Its not a searchable database written in 275 million lines of code.
So tab(i,j) is a function call with two arguments. But tab[i,j] is an invocation of the "comma operator", then a function call with one argument. The default "comma operator" ignores the first argument and returns the second. It once had some uses in C macros.
I've argued with the C++ committee about this. If "operator[]" had the same syntax as "operator()", we could have support for multidimensional arrays in C++. But there's a concern that somewhere, someone might have code that depends on the current semantics of the comma operator inside square brackets.
This new archive offers the opportunity to eliminate that possibility. So, do this search: Find, in non-comment standard C++ code, any occurences of a comma operator within square brackets. Eliminate any where there are parentheses within the square brackets enclosing the comma. Can you find any? In any production code? In any open-source project? Anywhere?

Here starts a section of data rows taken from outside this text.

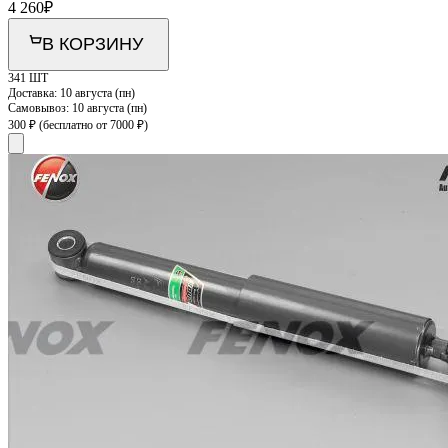
4 260
₽
В КОРЗИНУ
341 ШТ
Доставка:
10 августа (пн)
Самовывоз:
10 августа (пн)
300 ₽
(бесплатно от 7000 ₽)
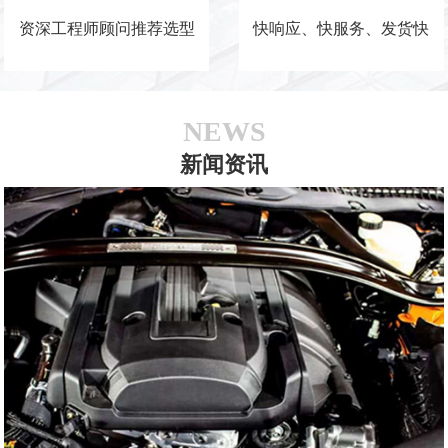
资深工程师顾问推荐选型
快响应、快服务、发货快
NEWS
新闻资讯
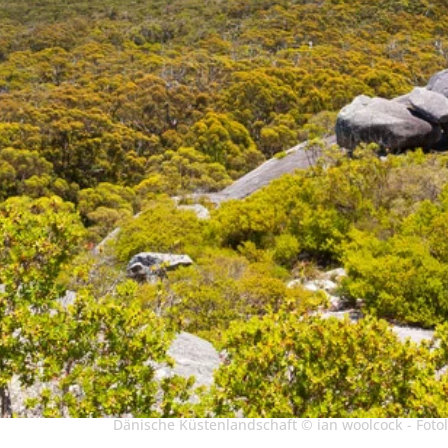
Dänische Küstenlandschaft © ian woolcock - Foto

You can start by seeing how often people use gets(), strcpy(), strcat(), etc... Look for all the fun little common mistakes that people make.
-# of non-numerical constants /,#,; characters in code
-# of ( ),{ },\
-time spent debugging/compiling
-total hours spent in production
-gallons of coffee consumed
-hours of daylight seen
-# of relationships destroyed
He who knows best knows how little he knows. - Thomas Jefferson
I would love to see if different code styles could be analyzed to see how many peopel use what sort of syntax style. There is camelCase and under_scores but it seems possible to find more complicated trends that might allow reviews to statistically determine what practices really help to make code better.
I'd love to see how one of my programs (stats below) compares
to the, uh, national average.
1222 if
638 return
482 static
413 for
399 int
217 const
201 else
194 void
128 char
115 case
112 break
55 default
43 sizeof
37 do
35 switch
27 enum
24 struct
23 while
15 float
14 typedef
10 auto
7 unsigned
6 extern
1 long
(subject says it all ;))
News for Geeks in Austin, TX
This is a good opportunity to build complex statistics about the C++ grammar actually used in context. Learn from the NLP people! Parse the whole thing, and start finding common subtrees in the grammar used. Look at common lexical entries between subtrees, so we can make a tool that can help recognize errors by comparing against commonly used C++ grammar fragments. Or do function completion based on what kind of function you look like you're writing. See if you can do alignment with similar languages and do statistical source translation. If you keep information about comments used (and maybe apply some real NLP), you might even have a shot at automatically classifying functions based on their form, and documenting them with simple comments.
If that's too hard, try finding all n-grams instead, at least under some length. That's a lot more useful than just individual tokens or strings.
With a lot of data, you can do very cool things. Don't mess around with string frequency counting. C++ is simple compared to English, do something interesting.
The Signal/Noise ratio can be improved in two ways. Remaining silent is the OTHER way.